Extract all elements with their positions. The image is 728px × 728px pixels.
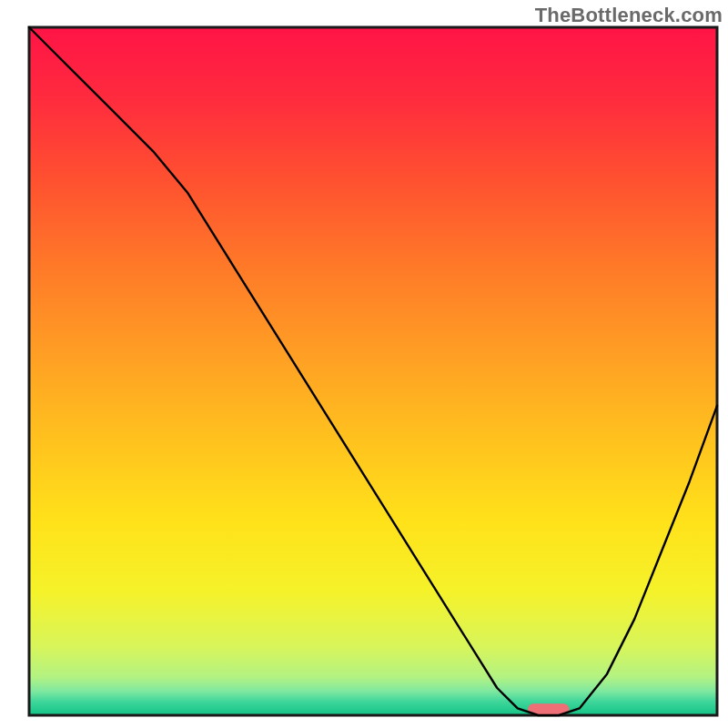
watermark-text: TheBottleneck.com (535, 4, 723, 27)
chart-stage: TheBottleneck.com (0, 0, 728, 728)
bottleneck-chart (0, 0, 728, 728)
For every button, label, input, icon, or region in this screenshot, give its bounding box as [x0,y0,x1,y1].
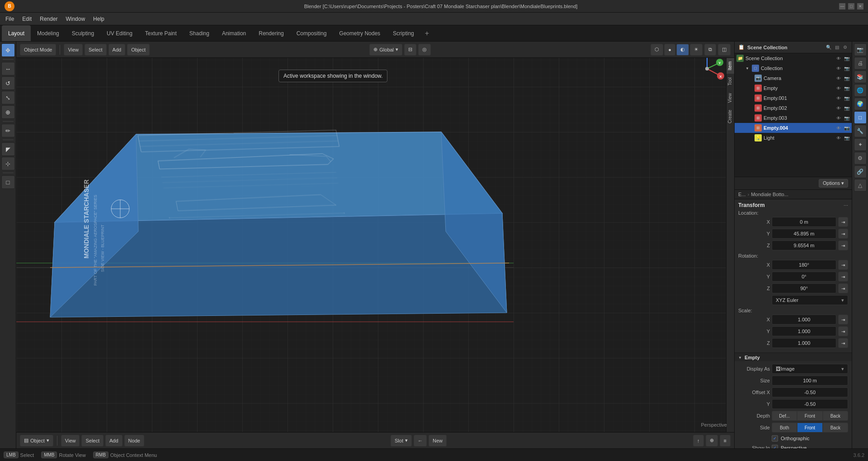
material-shading-btn[interactable]: ◐ [676,44,689,56]
e003-render[interactable]: 📷 [844,116,850,121]
tool-move[interactable]: ↔ [1,62,15,75]
orthographic-checkbox[interactable] [772,435,778,442]
props-viewlayer-btn[interactable]: 📚 [854,71,867,83]
tab-geometry-nodes[interactable]: Geometry Nodes [333,25,387,41]
props-render-btn[interactable]: 📷 [854,43,867,56]
outliner-scene-collection[interactable]: 📁 Scene Collection 👁 📷 [735,53,852,63]
light-render[interactable]: 📷 [844,136,850,141]
scale-y-value[interactable]: 1.000 [772,326,836,336]
props-world-btn[interactable]: 🌍 [854,98,867,110]
scale-x-link[interactable]: ⇥ [838,315,848,325]
wireframe-shading-btn[interactable]: ⬡ [651,44,663,56]
select-menu-btn[interactable]: Select [85,44,107,56]
rot-z-value[interactable]: 90° [772,283,836,293]
loc-x-link[interactable]: ⇥ [838,217,848,227]
side-front-btn[interactable]: Front [797,423,822,433]
outliner-light[interactable]: 💡 Light 👁 📷 [735,133,852,143]
slot-dropdown[interactable]: Slot ▾ [391,435,412,447]
new-btn[interactable]: New [429,435,447,447]
loc-z-value[interactable]: 9.6554 m [772,240,836,250]
e001-render[interactable]: 📷 [844,96,850,101]
maximize-button[interactable]: □ [848,3,854,9]
outliner-settings-btn[interactable]: ⚙ [842,45,848,50]
bottom-select-btn[interactable]: Select [81,435,104,447]
menu-help[interactable]: Help [90,14,108,24]
scale-z-link[interactable]: ⇥ [838,338,848,348]
view-menu-btn[interactable]: View [64,44,83,56]
loc-y-value[interactable]: 45.895 m [772,229,836,239]
empty-vis[interactable]: 👁 [835,86,842,91]
tool-select[interactable]: ✥ [1,43,15,57]
menu-file[interactable]: File [2,14,18,24]
props-object-btn[interactable]: □ [854,111,867,124]
editor-type-btn[interactable]: ▤ Object ▾ [20,435,53,447]
display-as-dropdown[interactable]: 🖼Image▾ [772,364,848,374]
tab-compositing[interactable]: Compositing [290,25,333,41]
depth-front-btn[interactable]: Front [797,411,822,421]
loc-y-link[interactable]: ⇥ [838,229,848,239]
scale-x-value[interactable]: 1.000 [772,315,836,325]
mode-dropdown[interactable]: Object Mode [20,44,56,56]
scale-y-link[interactable]: ⇥ [838,326,848,336]
tool-annotate[interactable]: ✏ [1,124,15,137]
loc-z-link[interactable]: ⇥ [838,240,848,250]
outliner-empty003[interactable]: ⊠ Empty.003 👁 📷 [735,113,852,123]
cam-vis[interactable]: 👁 [835,76,842,81]
rot-x-value[interactable]: 180° [772,260,836,270]
e002-vis[interactable]: 👁 [835,106,842,111]
outliner-empty004[interactable]: ⊠ Empty.004 👁 📷 [735,123,852,133]
viewer-node-btn[interactable]: ⊕ [706,435,718,447]
tab-rendering[interactable]: Rendering [252,25,290,41]
bottom-node-btn[interactable]: Node [124,435,144,447]
props-physics-btn[interactable]: ⚙ [854,152,867,165]
outliner-empty002[interactable]: ⊠ Empty.002 👁 📷 [735,103,852,113]
depth-def-btn[interactable]: Def... [772,411,797,421]
menu-window[interactable]: Window [62,14,89,24]
tab-create[interactable]: Create [726,106,734,127]
scene-vis-icon[interactable]: 👁 [835,56,842,61]
tab-sculpting[interactable]: Sculpting [66,25,100,41]
e001-vis[interactable]: 👁 [835,96,842,101]
tab-scripting[interactable]: Scripting [387,25,420,41]
close-button[interactable]: ✕ [857,3,863,9]
menu-render[interactable]: Render [36,14,61,24]
rot-z-link[interactable]: ⇥ [838,283,848,293]
proportional-edit-btn[interactable]: ◎ [418,44,431,56]
transform-global-btn[interactable]: ⊕ Global ▾ [369,44,402,56]
props-output-btn[interactable]: 🖨 [854,57,867,70]
tool-measure[interactable]: ◤ [1,142,15,156]
tab-item[interactable]: Item [726,58,734,74]
side-both-btn[interactable]: Both [772,423,797,433]
rot-y-link[interactable]: ⇥ [838,272,848,282]
overlay-toggle-btn[interactable]: ⧉ [704,44,716,56]
offset-x-value[interactable]: -0.50 [772,387,848,397]
rot-x-link[interactable]: ⇥ [838,260,848,270]
breadcrumb-mondiale[interactable]: Mondiale Botto... [751,192,788,197]
e004-vis[interactable]: 👁 [835,126,842,131]
loc-x-value[interactable]: 0 m [772,217,836,227]
props-constraints-btn[interactable]: 🔗 [854,165,867,178]
tab-modeling[interactable]: Modeling [31,25,66,41]
viewport-3d[interactable]: Object Mode View Select Add Object ⊕ Glo… [16,42,734,448]
object-menu-btn[interactable]: Object [127,44,150,56]
light-vis[interactable]: 👁 [835,136,842,141]
tool-rotate[interactable]: ↺ [1,76,15,90]
solid-shading-btn[interactable]: ● [664,44,675,56]
outliner-camera[interactable]: 📷 Camera 👁 📷 [735,73,852,83]
empty-render[interactable]: 📷 [844,86,850,91]
outliner-display-btn[interactable]: ▤ [834,45,840,50]
rot-y-value[interactable]: 0° [772,272,836,282]
perspective-checkbox[interactable] [772,445,778,448]
size-value[interactable]: 100 m [772,376,848,386]
add-workspace-button[interactable]: + [420,25,434,41]
tab-view[interactable]: View [726,89,734,107]
tab-texture-paint[interactable]: Texture Paint [139,25,183,41]
add-menu-btn[interactable]: Add [108,44,126,56]
scale-z-value[interactable]: 1.000 [772,338,836,348]
props-particles-btn[interactable]: ✦ [854,138,867,151]
options-button[interactable]: Options ▾ [819,179,848,188]
minimize-button[interactable]: — [839,3,845,9]
props-scene-btn[interactable]: 🌐 [854,84,867,97]
tool-cursor[interactable]: ⊹ [1,157,15,170]
snapping-btn[interactable]: ⊟ [404,44,416,56]
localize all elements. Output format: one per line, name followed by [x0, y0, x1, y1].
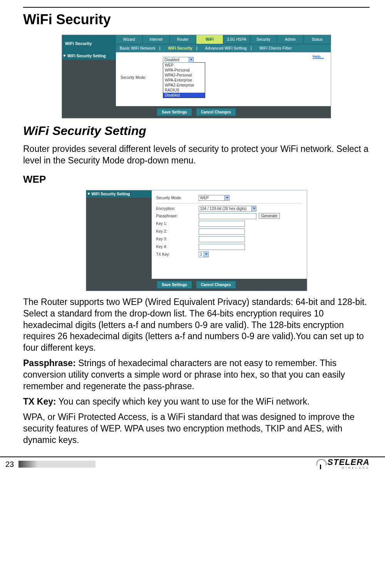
option-wpa2-personal[interactable]: WPA2-Personal: [163, 73, 205, 78]
key3-input[interactable]: [199, 236, 245, 242]
save-settings-button[interactable]: Save Settings: [157, 108, 192, 116]
txkey-paragraph: TX Key: You can specify which key you wa…: [23, 396, 370, 408]
passphrase-paragraph: Passphrase: Strings of hexadecimal chara…: [23, 358, 370, 392]
brand-logo: STELERA WIRELESS: [316, 459, 370, 470]
generate-button[interactable]: Generate: [259, 213, 280, 219]
key4-input[interactable]: [199, 244, 245, 250]
security-mode-value: Disabled: [164, 58, 179, 62]
encryption-select[interactable]: 104 / 128-bit (26 hex digits): [199, 206, 256, 212]
tab-router[interactable]: Router: [170, 35, 197, 44]
chevron-down-icon: [224, 195, 229, 200]
key2-label: Key 2:: [156, 229, 199, 233]
tab-internet[interactable]: Internet: [143, 35, 170, 44]
security-mode-select[interactable]: Disabled: [163, 57, 194, 63]
brand-name: STELERA: [327, 459, 370, 466]
subtab-clients-filter[interactable]: WiFi Clients Filter: [256, 44, 296, 52]
wep-paragraph: The Router supports two WEP (Wired Equiv…: [23, 296, 370, 354]
chevron-down-icon: [189, 57, 193, 62]
sidebar-item-label: WiFi Security Setting: [92, 192, 130, 196]
screenshot-panel-2: WiFi Security Setting Security Mode: WEP…: [86, 190, 307, 291]
sidebar-item-label: WiFi Security Setting: [67, 54, 106, 58]
security-mode-select[interactable]: WEP: [199, 195, 229, 201]
page-number: 23: [5, 460, 14, 469]
security-mode-label: Security Mode:: [156, 196, 199, 200]
chevron-down-icon: [251, 206, 256, 211]
txkey-bold: TX Key:: [23, 396, 56, 406]
cancel-changes-button[interactable]: Cancel Changes: [196, 281, 236, 289]
subtab-wifi-security[interactable]: WiFi Security: [164, 44, 201, 52]
sidebar-item-wifi-security-setting[interactable]: WiFi Security Setting: [86, 190, 152, 198]
option-radius[interactable]: RADIUS: [163, 88, 205, 93]
panel-title: WiFi Security: [62, 35, 116, 52]
txkey-text: You can specify which key you want to us…: [56, 396, 310, 406]
bullet-icon: [64, 55, 65, 57]
intro-paragraph: Router provides several different levels…: [23, 143, 370, 167]
section-heading-wifi-security-setting: WiFi Security Setting: [23, 124, 370, 138]
wpa-paragraph: WPA, or WiFi Protected Access, is a WiFi…: [23, 411, 370, 446]
key3-label: Key 3:: [156, 237, 199, 241]
key4-label: Key 4:: [156, 245, 199, 249]
tab-security[interactable]: Security: [250, 35, 277, 44]
security-mode-value: WEP: [200, 196, 209, 200]
passphrase-label: Passphrase:: [156, 214, 199, 218]
passphrase-input[interactable]: [199, 213, 256, 219]
option-wpa-enterprise[interactable]: WPA-Enterprise: [163, 78, 205, 83]
key1-input[interactable]: [199, 221, 245, 227]
tab-wizard[interactable]: Wizard: [116, 35, 143, 44]
cancel-changes-button[interactable]: Cancel Changes: [196, 108, 236, 116]
option-wep[interactable]: WEP: [163, 63, 205, 68]
encryption-value: 104 / 128-bit (26 hex digits): [200, 207, 247, 211]
tab-admin[interactable]: Admin: [277, 35, 304, 44]
option-wpa2-enterprise[interactable]: WPA2-Enterprise: [163, 83, 205, 88]
tab-wifi[interactable]: WiFi: [196, 35, 223, 44]
screenshot-panel-1: WiFi Security Wizard Internet Router WiF…: [62, 35, 331, 118]
option-wpa-personal[interactable]: WPA-Personal: [163, 68, 205, 73]
page-title: WiFi Security: [23, 12, 370, 28]
bullet-icon: [88, 193, 90, 195]
txkey-select[interactable]: 1: [199, 252, 209, 257]
key2-input[interactable]: [199, 228, 245, 235]
security-mode-dropdown[interactable]: WEP WPA-Personal WPA2-Personal WPA-Enter…: [163, 62, 205, 98]
wep-heading: WEP: [23, 173, 370, 185]
option-disabled[interactable]: Disabled: [163, 93, 205, 98]
txkey-label: TX Key:: [156, 252, 199, 257]
encryption-label: Encryption:: [156, 207, 199, 211]
sidebar-item-wifi-security-setting[interactable]: WiFi Security Setting: [62, 52, 116, 60]
txkey-value: 1: [200, 252, 203, 257]
footer-gradient: [18, 461, 95, 468]
passphrase-bold: Passphrase:: [23, 358, 76, 368]
tab-status[interactable]: Status: [304, 35, 331, 44]
save-settings-button[interactable]: Save Settings: [157, 281, 192, 289]
antenna-icon: [316, 459, 325, 469]
chevron-down-icon: [204, 252, 208, 257]
subtab-advanced[interactable]: Advanced WiFi Setting: [201, 44, 256, 52]
security-mode-label: Security Mode:: [121, 75, 163, 80]
help-link[interactable]: Help...: [313, 55, 324, 59]
key1-label: Key 1:: [156, 222, 199, 226]
tab-hspa[interactable]: 3.5G HSPA: [223, 35, 250, 44]
subtab-basic[interactable]: Basic WiFi Network: [116, 44, 164, 52]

----------------

▶ [ABOUT THIS TASK]:
Pull each line containing "Save" from the records.

▶ [TASK ANSWER]:
save-settings-button[interactable]: Save Settings: [157, 108, 192, 116]
save-settings-button[interactable]: Save Settings: [157, 281, 192, 289]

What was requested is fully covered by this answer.